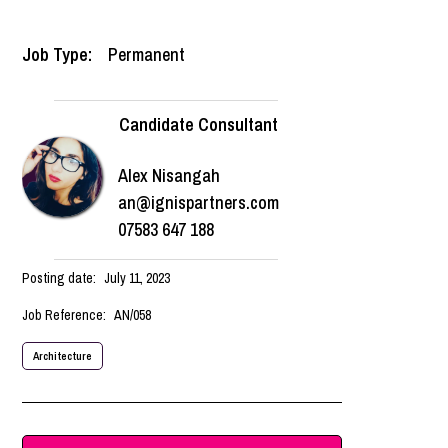
Job Type:
Permanent
Candidate Consultant
Alex Nisangah
an@ignispartners.com
07583 647 188
Posting date:
July 11, 2023
Job Reference:
AN/058
Architecture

→ Prompt
Everything from the line with "Candidate Consultant" down to the final line above is to be retyped exactly. Leave the earlier lines out.

→ Exercise result
Candidate Consultant
Alex Nisangah
an@ignispartners.com
07583 647 188
Posting date:
July 11, 2023
Job Reference:
AN/058
Architecture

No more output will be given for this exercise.